## Directions for this task
Pull every line that includes the word "each" out of the data below and copy it.
*** Source data ***
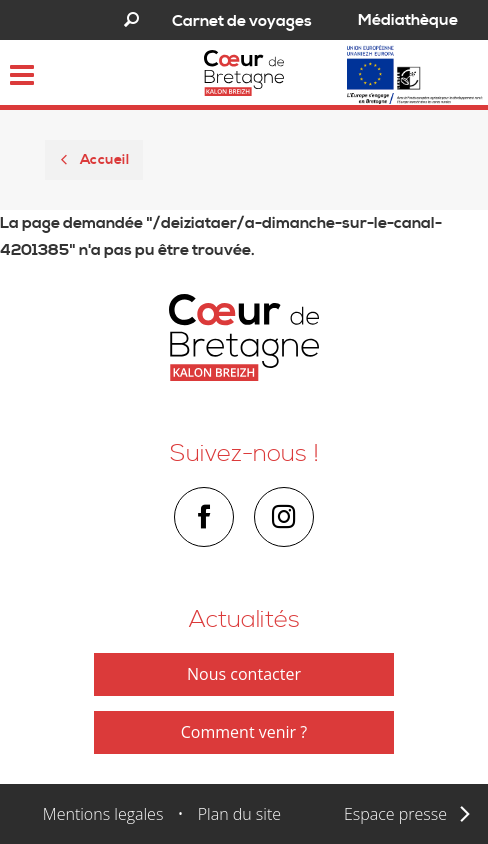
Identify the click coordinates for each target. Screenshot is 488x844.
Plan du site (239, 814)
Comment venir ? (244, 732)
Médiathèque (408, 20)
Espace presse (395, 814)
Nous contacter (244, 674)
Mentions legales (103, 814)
*** End of Source data ***
*** Source data ***
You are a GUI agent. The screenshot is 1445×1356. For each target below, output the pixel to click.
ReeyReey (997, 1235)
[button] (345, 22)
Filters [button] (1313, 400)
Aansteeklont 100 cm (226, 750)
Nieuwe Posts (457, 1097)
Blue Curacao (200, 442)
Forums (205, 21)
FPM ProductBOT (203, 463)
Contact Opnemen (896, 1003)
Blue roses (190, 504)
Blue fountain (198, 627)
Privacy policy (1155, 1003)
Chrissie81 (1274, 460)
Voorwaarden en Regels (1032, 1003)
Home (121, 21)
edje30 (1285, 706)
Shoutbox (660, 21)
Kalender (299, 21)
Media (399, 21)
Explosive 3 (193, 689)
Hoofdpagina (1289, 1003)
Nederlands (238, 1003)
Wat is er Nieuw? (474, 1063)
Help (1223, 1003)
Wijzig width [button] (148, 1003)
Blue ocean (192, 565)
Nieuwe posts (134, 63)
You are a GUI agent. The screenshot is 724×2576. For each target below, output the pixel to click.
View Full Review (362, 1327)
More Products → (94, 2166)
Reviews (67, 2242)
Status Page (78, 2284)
*** End of Source data ***
## Task response
Identify the click coordinates for each target. Screenshot is 488x844.
You are a GUI agent. The screenshot is 1445×1356. For each target below, output the pixel to click.
You are a GUI agent. The screenshot is 724×2576. For each target below, output the pixel to click.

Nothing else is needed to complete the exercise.